2
votes

I would like to load pretrained multilingual word embeddings from the fasttext library with gensim; here the link to the embeddings:

https://fasttext.cc/docs/en/crawl-vectors.html

In particular, I would like to load the following word embeddings:

  • cc.de.300.vec (4.4 GB)
  • cc.de.300.bin (7 GB)

Gensim offers the following two options for loading fasttext files:

  1. gensim.models.fasttext.load_facebook_model(path, encoding='utf-8')

    • Load the input-hidden weight matrix from Facebook’s native fasttext .bin output file.
    • load_facebook_model() loads the full model, not just word embeddings, and enables you to continue model training.
  2. gensim.models.fasttext.load_facebook_vectors(path, encoding='utf-8')

    • Load word embeddings from a model saved in Facebook’s native fasttext .bin format.
    • load_facebook_vectors() loads the word embeddings only. Its faster, but does not enable you to continue training.

Source Gensim documentation: https://radimrehurek.com/gensim/models/fasttext.html#gensim.models.fasttext.load_facebook_model

Since my laptop has only 8 GB RAM, I am continuing to get MemoryErrors or the loading takes a very long time (up to several minutes).

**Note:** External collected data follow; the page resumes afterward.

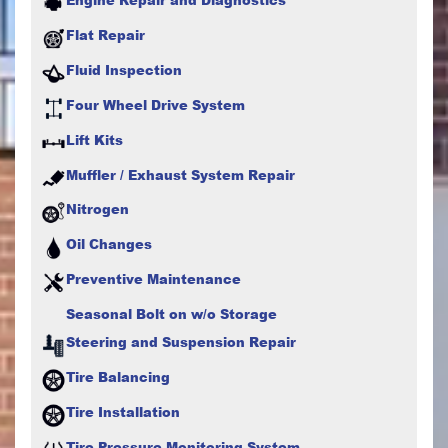
Flat Repair
Fluid Inspection
Four Wheel Drive System
Lift Kits
Muffler / Exhaust System Repair
Nitrogen
Oil Changes
Preventive Maintenance
Seasonal Bolt on w/o Storage
Steering and Suspension Repair
Tire Balancing
Tire Installation
Tire Pressure Monitoring System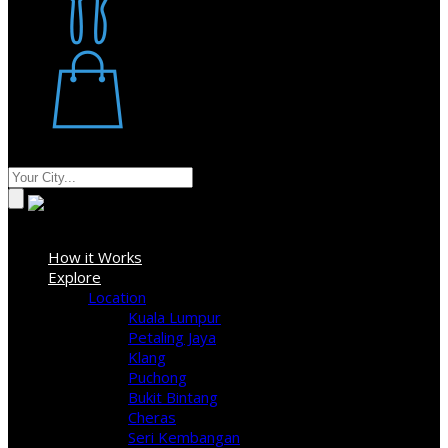
Restaurant
Stores
Where
Sign In
How it Works
Explore
Location
Kuala Lumpur
Petaling Jaya
Klang
Puchong
Bukit Bintang
Cheras
Seri Kembangan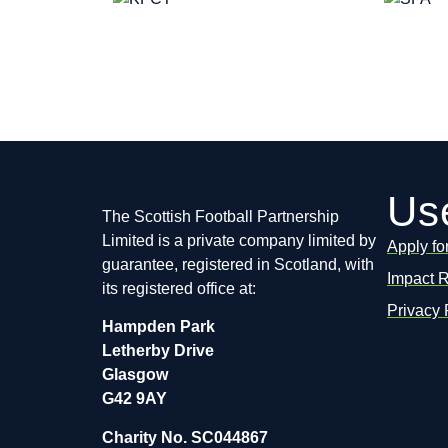
Use
The Scottish Football Partnership
Limited is a private company limited by
Apply fo
guarantee, registered in Scotland, with
Impact 
its registered office at:
Privacy 
Hampden Park
Letherby Drive
Glasgow
G42 9AY
Charity No. SC044867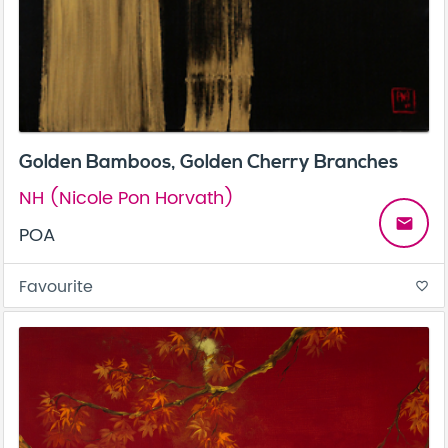
Golden Bamboos, Golden Cherry Branches
NH (Nicole Pon Horvath)
email
POA
Favourite
favorite_border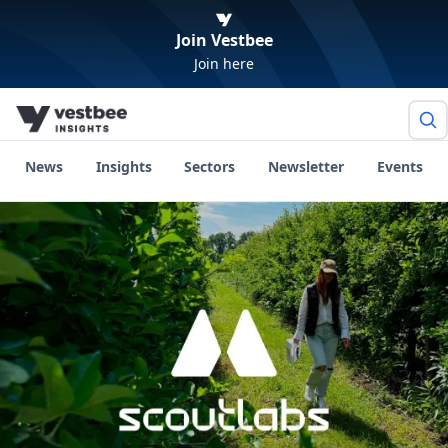
Join Vestbee
Join here
News
Insights
Sectors
Newsletter
Events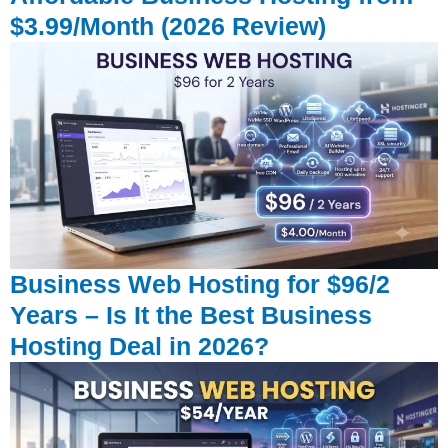
$3.99/Month (2026 Review)
Business Web Hosting for $96/2
Years – Is It the Best Business
Hosting Deal in 2026?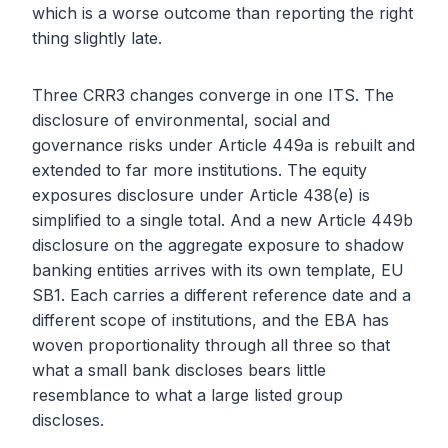
which is a worse outcome than reporting the right
thing slightly late.
Three CRR3 changes converge in one ITS. The
disclosure of environmental, social and
governance risks under Article 449a is rebuilt and
extended to far more institutions. The equity
exposures disclosure under Article 438(e) is
simplified to a single total. And a new Article 449b
disclosure on the aggregate exposure to shadow
banking entities arrives with its own template, EU
SB1. Each carries a different reference date and a
different scope of institutions, and the EBA has
woven proportionality through all three so that
what a small bank discloses bears little
resemblance to what a large listed group
discloses.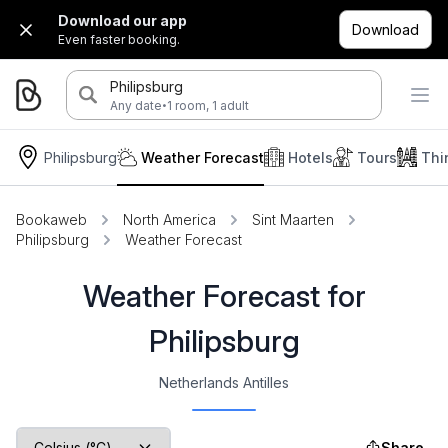
Download our app
Download
Even faster booking.
Philipsburg
·
Any date
1 room, 1 adult
Philipsburg
Weather Forecast
Hotels
Tours
Thi
Bookaweb
North America
Sint Maarten
Philipsburg
Weather Forecast
Weather Forecast for
Philipsburg
Netherlands Antilles
Share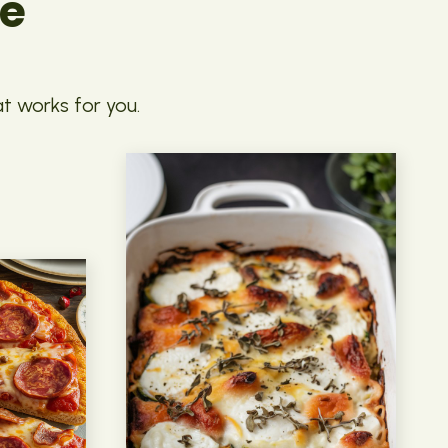
pe
at works for you.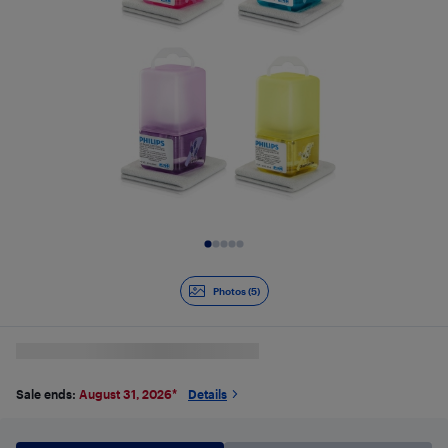
Slide 1 of 5
Photos (5)
Sale ends:
August 31, 2026
*
Details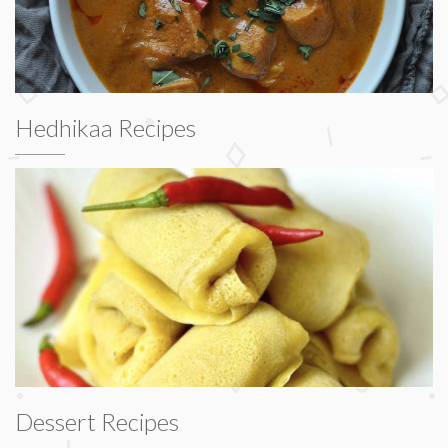
Hedhikaa Recipes
Dessert Recipes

Is there an option to load these large models from disk more memory efficient?

1

1 Answers

5
votes

As vectors will typically take at least as much addressable-memory as their on-disk storage, it will be challenging to load fully-functional versions of those vectors into a machine with only 8GB RAM. In particular:

  • once you start doing the most common operation on such vectors – finding lists of the most_similar() words to a target word/vector – the gensim implementation will also want to cache a set of the word-vectors that's been normalized to unit-length – which nearly doubles the required memory

  • current versions of gensim's FastText support (through at least 3.8.1) also waste a bit of memory on some unnecessary allocations (especially in the full-model case)

If you'll only be using the vectors, not doing further training, you'll definitely want to use only the load_facebook_vectors() option.

If you're willing to give up the model's ability to synthesize new vectors for out-of-vocabulary words, not seen during training, then you could choose to load just a subset of the full-word vectors from the plain-text .vec file. For example, to load just the 1st 500K vectors:

from gensim.models.keyedvectors import KeyedVectors
KeyedVectors.load_word2vec_format('cc.de.300.vec', limit=500000)

Because such vectors are typically sorted to put the more-frequently-occurring words first, often discarding the long tail of low-frequency words isn't a big loss.